* **PROBLEM TO SOLVE**: Would it be possible to copy exactly the lines from the one containing "Detalles de la prenda" to the end of the entries, including both and nothing else?

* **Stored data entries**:
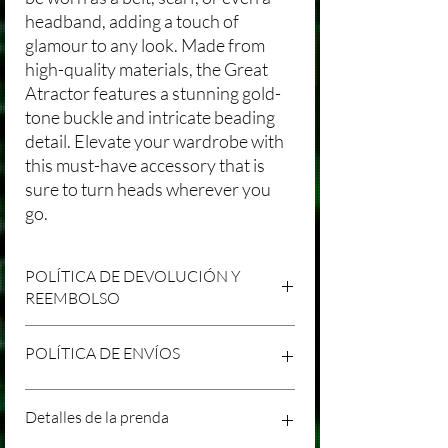
headband, adding a touch of
glamour to any look. Made from
high-quality materials, the Great
Atractor features a stunning gold-
tone buckle and intricate beading
detail. Elevate your wardrobe with
this must-have accessory that is
sure to turn heads wherever you
go.
POLÍTICA DE DEVOLUCIÓN Y
REEMBOLSO
Agradecemos tu compra en Laniakea. Nos
POLÍTICA DE ENVÍOS
esforzamos por brindar productos/servicios
de alta calidad y esperamos que estés
satisfecho con tu compra. Sin embargo,
Política de Envíos Conservadora
Detalles de la prenda
entendemos que pueden surgir
Agradecemos tu interés en nuestros
circunstancias inesperadas, por lo que hemos
productos/servicios en Laniakea. Queremos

* **FINISHED TASK**:
Detalles de la prenda
entendemos que pueden surgir
Agradecemos tu interés en nuestros
circunstancias inesperadas, por lo que hemos
productos/servicios en Laniakea. Queremos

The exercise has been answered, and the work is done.